A l'origine de ces deux premières, un bond en avant spectaculaire des techniques d'imagerie. Dans un cas comme dans l'autre, les astronomes sont parvenus à éliminer la lumière éblouissante de l'étoile pour capter la pâle lueur des planètes. Pour sa part, Christian Marois a augmenté ses chances de réussite en pointant son instrument vers des étoiles jeunes, susceptibles d'héberger des planètes tout juste formées et évacuant encore leur chaleur, donc plus brillantes. C'est ce dernier phénomène qui les fait apparaître sur les clichés réalisés dans le proche infrarouge.
Sur les plus de 300 planètes extrasolaires connues actuellement, aucune n'avait pu être "vue" jusqu'à ce jour. Toutes en effet ont été découvertes par des méthodes indirectes. Soit par la baisse de luminosité de leur étoile quand elles passent devant celle-ci, soit par les petites perturbations qu'elles créent dans le mouvement de leur Soleil. Des clichés ont bien été obtenus ces dernières années, mais il ne s'agit pas à proprement parler de planètes. Certains de ces corps tournent autour de naines brunes (des étoiles ratées), d'autres sont trop éloignés de leur étoile pour s'être formés comme des planètes.

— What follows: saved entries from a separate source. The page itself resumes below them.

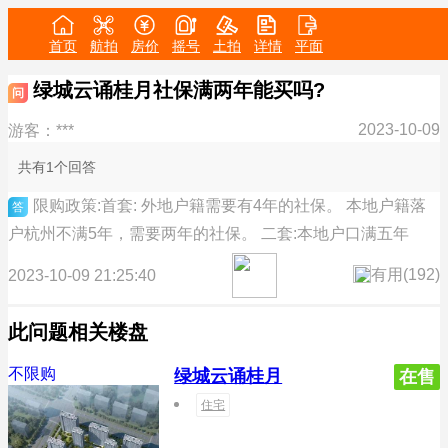
首页
航拍
房价
摇号
土拍
详情
平面
绿城云诵桂月社保满两年能买吗?
问
2023-10-09
游客：***
共有1个回答
限购政策:首套: 外地户籍需要有4年的社保。 本地户籍落
答
户杭州不满5年，需要两年的社保。 二套:本地户口满五年
有用(
192
)
2023-10-09 21:25:40
此问题相关楼盘
不限购
绿城云诵桂月
在售
住宅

Le statut des nouvelles venues, en revanche, ne fait pratiquement aucun doute. Elles sont relativement proches de leur étoile. Leur mouvement de révolution a bien été observé. De plus, elles circulent à proximité, voire à l'intérieur d'un disque de poussières — sans doute le résidu de leur formation. On assisterait donc, à une échelle beaucoup plus grande, à la naissance de notre propre système. Reste maintenant à savoir si les deux étoiles abritent plus près d'elles des planètes comme la Terre. Tous les astronomes veulent le croire.
(1) Une unité astronomique (UA) correspond à la distance Terre-Soleil.